Convergence in Mean implies Convergence in Measure
Jump to navigation
Jump to search
Theorem
Let $\struct {X, \Sigma, \mu}$ be a measure space.
Let $f : X \to \R$ be a $\Sigma$-measurable function.
For each $n \mathop \in \N$, let $f_n : X \to \R$ be a $\Sigma$-measurable function.
Then:
- if $\sequence {f_n}_{n \mathop \in \N}$ converges in mean to $f$, it converges in measure to $f$.
Proof
From Pointwise Difference of Measurable Functions is Measurable:
- $f_n - f$ is $\Sigma$-measurable for each $n \in \N$.

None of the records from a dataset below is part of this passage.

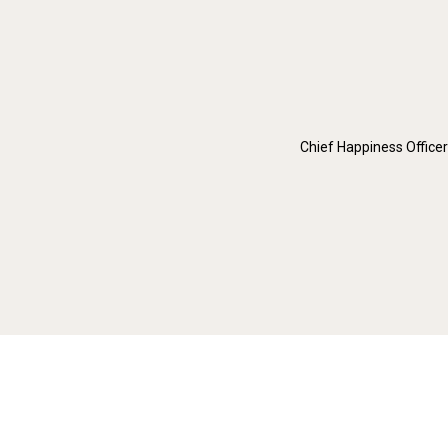
Chief Happiness Officer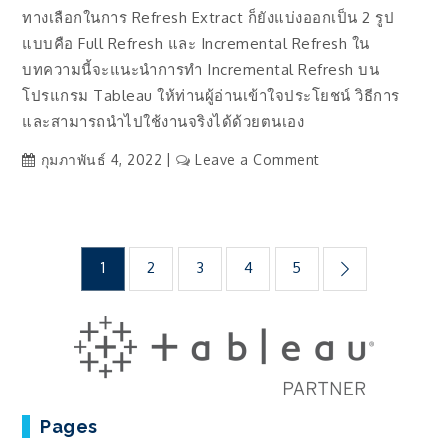
ทางเลือกในการ Refresh Extract ก็ยังแบ่งออกเป็น 2 รูป
แบบคือ Full Refresh และ Incremental Refresh ใน
บทความนี้จะแนะนำการทำ Incremental Refresh บน
โปรแกรม Tableau ให้ท่านผู้อ่านเข้าใจประโยชน์ วิธีการ
และสามารถนำไปใช้งานจริงได้ด้วยตนเอง
on
กุมภาพันธ์ 4, 2022
Leave a Comment
การ
ทำ
Incremental
Posts
Refresh
1
2
3
4
5
บน
Tableau
pagination
Pages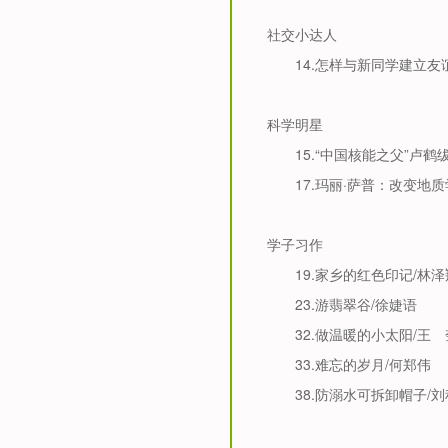
社交小达人
14.
怎样与新同学建立友
科学明星
15.
“中国核能之父”卢鹤
17.
玛丽·萨普：改变地质
学子习作
19.
家乡的红色印记
/
林泽
23.
游翡翠谷
/
徐婕语
32.
做温暖的小太阳
/
王 
33.
难忘的岁月
/
何郑伟
38.
防溺水可拆卸帽子
/
刘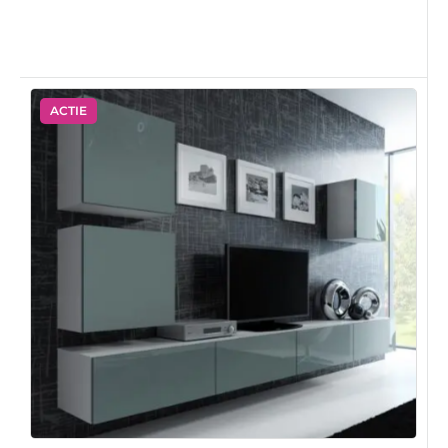
ACTIE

Let $\epsilon > 0$ be a real number.
From Markov's Inequality, we then have:
- $\ds \map \mu {\set {x \in X : \size {\map {f_n} x - \map f x} > \epsilon} } \le \frac 1 \epsilon \int \size {f_n - f} \rd \mu$
Since $\sequence {f_n}_{n \mathop \in \N}$ converges in mean to $f$, we have:
- $\ds \lim_{n \mathop \to \infty} \frac 1 \epsilon \int \size {f_n - f} \rd \mu = 0$
So, from the Squeeze Theorem, we have:
- $\ds \lim_{n \mathop \to \infty} \map \mu {\set {x \in X : \size {\map {f_n} x - \map f x} > \epsilon} } = 0$
for each $\epsilon > 0$.
So:
- $\sequence {f_n}_{n \mathop \in \N}$ converges in measure to $f$.
$\blacksquare$